10.The appellant had also examined his maternal uncle Johnson as P.W.2.
The said Johnson had also attested the letter signed by the appellant before
the All Women Police Station, Kuzhithurai. He is therefore a person, who
appears to be acquainted with the facts and circumstances of the case. He
is an appropriate person to be examined as a witness to speak about what
happened between the parties.
11.The learned Judge had given a specific finding that the wife had
agreed for filing of mutual consent divorce petition before the Inspectof of
All Women Police Station, Kuzhithurai. However, the trial Judge had focussed
principally on the fact that the husband had not informed any person about
the conduct of his wife. But, this finding is not correct. P.W.2, maternal
uncle of the appellant was specifically informed about this and in fact, he
has deposed before the trial Court that at the instance of the appellant, he
attempted to compromise the matter. He was cross examined. He also deposed
that during the police enquiry, the respondent wife unconditionally agreed to
go for mutual consent divorce. The testimony of the said P.W.2 could not be
shaken during the cross examination. On the other hand, a suggestion was put
to the said P.W.2 that the respondent wife was ?now? physically ready and
willing for conjugal life and that she ?is now? ready for re-union. One and
only conclusion can flow from this, namely, that she was not originally fit
or ready or willing for normal conjugal life. A cumulative appreciation of
the evidentiary material on record can lead to only one conclusion viz., that
the respondent was willfully not ready to discharge her conjugal obligations.
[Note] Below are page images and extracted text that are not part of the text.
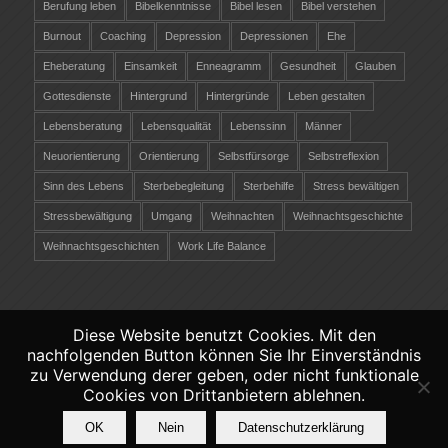
Berufung leben
Bibelkenntnisse
Bibel lesen
Bibel verstehen
Burnout
Coaching
Depression
Depressionen
Ehe
Eheberatung
Einsamkeit
Enneagramm
Gesundheit
Glauben
Gottesdienste
Hintergrund
Hintergründe
Leben gestalten
Lebensberatung
Lebensqualität
Lebenssinn
Männer
Neuorientierung
Orientierung
Selbstfürsorge
Selbstreflexion
Sinn des Lebens
Sterbebegleitung
Sterbehilfe
Stress bewältigen
Stressbewältigung
Umgang
Weihnachten
Weihnachtsgeschichte
Weihnachtsgeschichten
Work Life Balance
Diese Website benutzt Cookies. Mit den
nachfolgenden Button können Sie Ihr Einverständnis
©
Copyright 2026 - Christliche-Lebensberatung.ch
zu Verwendung derer geben, oder nicht funktionale
Verantwortlich räber coaching &
Cookies von Drittanbietern ablehnen.
persönlichkeitsentwicklung -
Datenschutz
-
OK
Nein
Datenschutzerklärung
Impressum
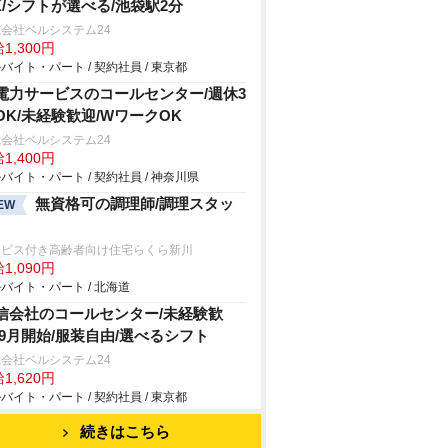
K/シフトが選べる/池袋駅2分
会社ベルシステム24
1,300円
バイト・パート / 契約社員 / 東京都
電力サービスのコールセンター/週休3
OK/未経験歓迎/WワークOK
会社ベルシステム24
1,400円
バイト・パート / 契約社員 / 神奈川県
無資格可の調理師/調理スタッ
EW
ービス付き高齢者向け住宅らくら新川
1,090円
バイト・パート / 北海道
信会社のコールセンター/未経験歓
/9月開始/服装自由/選べるシフト
会社ベルシステム24
1,620円
バイト・パート / 契約社員 / 東京都
続きはこちら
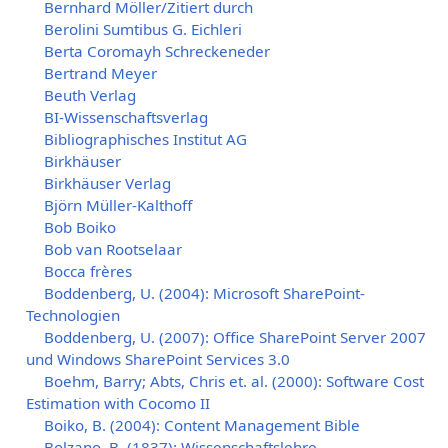
Bernhard Möller/Zitiert durch
Berolini Sumtibus G. Eichleri
Berta Coromayh Schreckeneder
Bertrand Meyer
Beuth Verlag
BI-Wissenschaftsverlag
Bibliographisches Institut AG
Birkhäuser
Birkhäuser Verlag
Björn Müller-Kalthoff
Bob Boiko
Bob van Rootselaar
Bocca frères
Boddenberg, U. (2004): Microsoft SharePoint-
Technologien
Boddenberg, U. (2007): Office SharePoint Server 2007
und Windows SharePoint Services 3.0
Boehm, Barry; Abts, Chris et. al. (2000): Software Cost
Estimation with Cocomo II
Boiko, B. (2004): Content Management Bible
Bolzano, B. (1837): Wissenschaftslehre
Therefore, I come to the conclusion that the appellant has clearly made out
his case by applying the principle of preponderance of probability. The
orders dated 23.10.2013 in IDOP.No.376 of 2010 and 159 of 2011 on the file of
the Principal District and Session Judge of Kanyakumari District are set
aside. I.D.O.P.No.376 of 2010 is dismissed and I.D.O.P.No.159 of 2011 is
allowed. But, this is not the end of the matter. The appellant had agreed
to handover a sum of Rs.2 lakhs and 9-1/2 sovereignd gold to the respondent
herein. Since the respondent did not come forward to receive the same, he
could not deliver to her. The appellant is therefore directed to deposit a
sum of Rs.5 lakhs to the credit of I.D.O.P.No.159 of 2011 on the file of the
Principal District and Session Judge of Kanyakumari District, within a period
of 8 weeks from the date of receipt of a copy of this order.
12.Both the appeals are allowed. No costs.
1.The Principal District and Session Judge of Kanyakumari District.
2.The Record Keeper,
Madurai Bench of Madras High Court, Madurai.